Hani is a member of the Free Representation Unit in the UK, giving free advice to members of the public in regard to employment issues. He also provides pro bono representation before employment tribunals. When visiting the Firm’s Waltham office, Hani also volunteers at Schultz’s Guest House, a dog rescue shelter in Dedham, MA that rescues, rehabilitates, and finds homes for homeless dogs.
Career & Education
- Associate Contracts Manager, PPD Global Limited, a Global CRO
- Drafted and negotiated template-based clinical trial agreements for use globally across all regions.
- Ensured legal compliance and quality in clinical trial agreements globally for PPD’s clients.
- Member of project management team responsible for initial launching activities of multi-national clinical trials.

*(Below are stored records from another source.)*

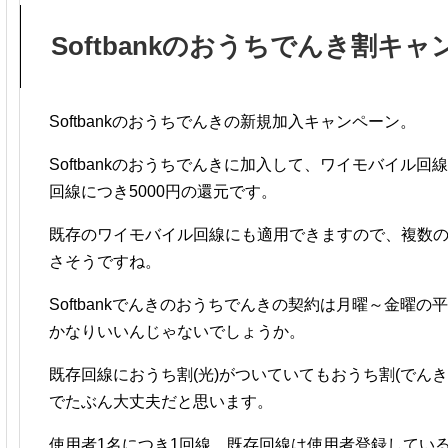
Softbankのおうちでんき割キ
Softbankのおうちでんきの新規加入キャンペーン。
Softbankのおうちでんきに加入して、ワイモバイル
回線につき5000円の還元です。
既存のワイモバイル回線にも適用できますので、複数
さそうですね。
Softbankでんきのおうちでんきの契約は月曜～金曜の
かなりいいんじゃないでしょうか。
既存回線におうち割(光)がついていてもおうち割(でん
でたぶん大丈夫だと思います。
使用者1名につき1回線、既存回線は使用者登録してい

- Associate Contracts Manager, PPD Global Limited, a Global CRO
- University of Kent, Bachelor of Laws, with Honours
Representative Matters
- Providing negotiation and project management support for a Phase 4 clinical trial involving over 100 clinical sites in North America, the European Union, and Asia/Pacific countries.
- Providing advice on Investigator Sponsored Research for clients providing funding and/or investigational product, as well as projects involving third party collaborators. Investigator Sponsored Research has involved academic medical institutions across Europe and the U.S.
- Providing support for a pioneering biotechnology company’s first multi-center Phase 1 and Phase 3 clinical trials in North America, the European Union, Asia/Pacific countries, and Latin America, including services agreements with international vendors.
- Assisting in developing agreement templates for pre-clinical and clinical development, and acting as the main legal contact for clinical trial related escalations for an innovative US headquartered biotechnology company. Providing additional support on key development pipeline-related agreements.